I think it is both a pluralist world of diverse religions tolerant of one another and working together, and one new world religious order, whose organising principle is one that is given in the Bahai Scriptures. Tolerance and cooperation between religions is new (although not entirely unknown in history), and it is a Bahai principle, but it is not a monopoly of the Bahais. It’s something the world must learn.
Religious diversity is here to stay. This would not have been obvious to the early American Bahais. America’s domination by Christianity, and its history of revivalism, made it plausible for them to think of everyone converting to the Bahai Faith in a world religious revival. Their concept of progressive revelation was that the Great Magician waves His wand, the old religions vanish in a puff of smoke, and when it clears, the Bahai Faith remains.
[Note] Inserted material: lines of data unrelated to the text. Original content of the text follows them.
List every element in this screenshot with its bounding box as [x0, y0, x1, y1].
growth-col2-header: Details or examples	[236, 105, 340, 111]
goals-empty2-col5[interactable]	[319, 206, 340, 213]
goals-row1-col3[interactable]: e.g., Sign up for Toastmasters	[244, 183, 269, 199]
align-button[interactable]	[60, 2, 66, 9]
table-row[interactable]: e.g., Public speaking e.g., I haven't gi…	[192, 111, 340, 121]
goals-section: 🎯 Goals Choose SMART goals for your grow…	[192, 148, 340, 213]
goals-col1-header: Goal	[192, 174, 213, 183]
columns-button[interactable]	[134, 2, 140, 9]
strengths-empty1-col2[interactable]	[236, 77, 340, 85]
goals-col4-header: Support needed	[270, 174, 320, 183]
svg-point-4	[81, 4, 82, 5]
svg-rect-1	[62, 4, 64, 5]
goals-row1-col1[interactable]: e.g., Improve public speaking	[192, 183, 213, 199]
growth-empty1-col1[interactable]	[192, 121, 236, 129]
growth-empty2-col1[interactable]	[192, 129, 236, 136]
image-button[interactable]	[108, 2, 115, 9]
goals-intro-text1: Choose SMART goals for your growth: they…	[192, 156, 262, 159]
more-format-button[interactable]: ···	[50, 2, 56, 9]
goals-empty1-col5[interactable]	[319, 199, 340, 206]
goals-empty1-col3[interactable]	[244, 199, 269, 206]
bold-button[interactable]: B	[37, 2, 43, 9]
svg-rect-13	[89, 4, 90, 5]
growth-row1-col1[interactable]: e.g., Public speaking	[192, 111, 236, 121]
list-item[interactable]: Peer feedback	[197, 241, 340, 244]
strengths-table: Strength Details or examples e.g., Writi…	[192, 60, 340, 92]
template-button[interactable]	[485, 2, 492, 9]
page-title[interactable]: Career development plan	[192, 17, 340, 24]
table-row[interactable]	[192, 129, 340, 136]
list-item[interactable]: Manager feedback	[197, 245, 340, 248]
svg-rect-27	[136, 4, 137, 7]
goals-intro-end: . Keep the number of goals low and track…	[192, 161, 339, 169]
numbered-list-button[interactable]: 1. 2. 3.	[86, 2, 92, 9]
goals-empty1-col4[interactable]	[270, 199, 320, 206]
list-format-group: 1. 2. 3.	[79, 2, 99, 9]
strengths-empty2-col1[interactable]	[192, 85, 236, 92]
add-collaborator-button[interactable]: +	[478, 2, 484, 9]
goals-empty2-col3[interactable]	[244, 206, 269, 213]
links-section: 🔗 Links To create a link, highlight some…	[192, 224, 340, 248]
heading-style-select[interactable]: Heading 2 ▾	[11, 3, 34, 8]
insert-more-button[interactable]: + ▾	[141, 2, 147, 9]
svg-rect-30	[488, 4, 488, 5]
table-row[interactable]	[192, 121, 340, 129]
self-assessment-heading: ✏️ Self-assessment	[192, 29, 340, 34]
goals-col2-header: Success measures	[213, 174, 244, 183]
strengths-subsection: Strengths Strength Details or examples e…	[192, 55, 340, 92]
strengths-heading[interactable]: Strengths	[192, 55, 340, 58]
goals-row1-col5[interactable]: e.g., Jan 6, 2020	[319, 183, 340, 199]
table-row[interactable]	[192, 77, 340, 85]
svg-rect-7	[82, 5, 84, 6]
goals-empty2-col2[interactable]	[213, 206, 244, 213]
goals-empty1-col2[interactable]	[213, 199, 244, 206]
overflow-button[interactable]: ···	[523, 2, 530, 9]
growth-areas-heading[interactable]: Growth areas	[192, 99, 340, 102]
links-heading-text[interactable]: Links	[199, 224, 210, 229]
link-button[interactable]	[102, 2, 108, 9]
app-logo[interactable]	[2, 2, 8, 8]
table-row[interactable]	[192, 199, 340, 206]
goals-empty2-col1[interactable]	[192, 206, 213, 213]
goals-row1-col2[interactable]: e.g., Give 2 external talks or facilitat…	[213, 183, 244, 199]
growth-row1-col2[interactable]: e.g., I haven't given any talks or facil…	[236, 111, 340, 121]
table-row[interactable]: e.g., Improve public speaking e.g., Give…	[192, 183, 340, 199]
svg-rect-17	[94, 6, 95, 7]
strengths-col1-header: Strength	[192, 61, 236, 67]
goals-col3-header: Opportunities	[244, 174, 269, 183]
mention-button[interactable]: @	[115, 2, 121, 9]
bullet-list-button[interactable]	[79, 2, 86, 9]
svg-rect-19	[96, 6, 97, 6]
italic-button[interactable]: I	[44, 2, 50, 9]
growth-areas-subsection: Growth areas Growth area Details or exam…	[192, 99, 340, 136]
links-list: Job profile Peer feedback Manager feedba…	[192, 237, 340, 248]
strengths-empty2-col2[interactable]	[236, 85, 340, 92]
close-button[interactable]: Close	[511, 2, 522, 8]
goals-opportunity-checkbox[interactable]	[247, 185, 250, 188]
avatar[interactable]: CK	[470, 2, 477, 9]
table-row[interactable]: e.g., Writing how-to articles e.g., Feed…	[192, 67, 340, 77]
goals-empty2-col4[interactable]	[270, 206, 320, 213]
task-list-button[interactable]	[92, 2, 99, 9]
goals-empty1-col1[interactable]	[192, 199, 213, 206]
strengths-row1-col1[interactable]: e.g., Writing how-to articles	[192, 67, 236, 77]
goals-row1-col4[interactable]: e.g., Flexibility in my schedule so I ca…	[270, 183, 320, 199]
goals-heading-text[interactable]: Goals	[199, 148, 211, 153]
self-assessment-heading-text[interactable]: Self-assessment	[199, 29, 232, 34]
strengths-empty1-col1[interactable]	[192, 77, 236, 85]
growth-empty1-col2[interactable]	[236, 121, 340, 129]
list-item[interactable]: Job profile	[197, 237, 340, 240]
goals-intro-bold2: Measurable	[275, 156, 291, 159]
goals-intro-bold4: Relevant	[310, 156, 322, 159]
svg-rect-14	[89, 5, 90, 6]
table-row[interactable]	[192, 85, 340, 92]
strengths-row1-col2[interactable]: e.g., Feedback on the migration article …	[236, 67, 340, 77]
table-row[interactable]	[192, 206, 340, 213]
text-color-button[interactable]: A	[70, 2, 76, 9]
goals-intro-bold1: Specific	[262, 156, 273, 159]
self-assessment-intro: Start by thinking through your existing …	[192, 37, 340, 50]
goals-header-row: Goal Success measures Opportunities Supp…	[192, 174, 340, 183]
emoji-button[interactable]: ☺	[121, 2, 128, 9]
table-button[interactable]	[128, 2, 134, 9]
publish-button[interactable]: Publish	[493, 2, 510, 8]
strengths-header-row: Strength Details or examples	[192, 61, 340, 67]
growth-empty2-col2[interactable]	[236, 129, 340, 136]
We cannot imagine that today. Geographic mobility and the increasing trend for people to leave and join religions of choice mean that every society on earth will, in the near future, become religiously diverse (most already are), and they will stay that way. So long as there is freedom of religion, and free investigation of truth, religious uniformity is simply impossible. Since both of these are Bahai teachings, a religiously uniform world could not be Bahai, and a Bahai world could not be religiously uniform.
Permanent religious pluralism is an obvious fact we can see in the world. How does this relate to the Bahai teaching of progressive revelation?
The Bahai Faith does have a fuller measure of revelation, but that does not mean other religions are simply switched off from the ‘voltage’ of the Holy Spirit. God’s way has been to work through successive revelations at long intervals, but also to keep inspiring and transforming previous religions for thousands of years. Baha’u’llah for instance lived in a world in which Christians, Jews and Zoroastrians were part of the religious scene, so he must have known that the life of a religion does not end quickly when a new religion comes. Rather, the new religion transforms the world, and the old religions are transformed, but not obliterated. Not for thousands of years. Abdu’l-Baha says:
… the breezes of Christ are still blowing; His light is still shining; His melody is still resounding; His standard is still waving; His armies are still fighting; His heavenly voice is still sweetly melodious; His clouds are still showering gems; His lightning is still flashing; His reflection is still clear and brilliant; His splendor is still radiating and luminous; and it is the same with those souls who are under His protection and are shining with His light.
(Some Answered Questions, 152)
and in another place:
“… the body of Christ was crucified and vanished, but the Spirit of Christ is always pouring upon the contingent world, and is manifest before the insight of the people of assurance. (Tablets of Abdu’l-Baha v1, p. 193)
Not only do the past religions still have their share of the Spirit, their institutions still have a future, although they like all other social institutions have to adapt to a globalising world and a postmodern society. Shoghi Effendi writes:
Such institutions as have strayed far from the spirit and teachings of Jesus Christ must of necessity, as the embryonic World Order of Baha’u’llah takes shape and unfolds, recede into the background, and make way for the progress of the divinely-ordained institutions that stand inextricably interwoven with His teachings. The indwelling Spirit of God which, in the Apostolic Age of the Church, animated its members, the pristine purity of its teachings, the primitive brilliancy of its light, will, no doubt, be reborn and revived as the inevitable consequences of this redefinition of its fundamental verities, and the clarification of its original purpose.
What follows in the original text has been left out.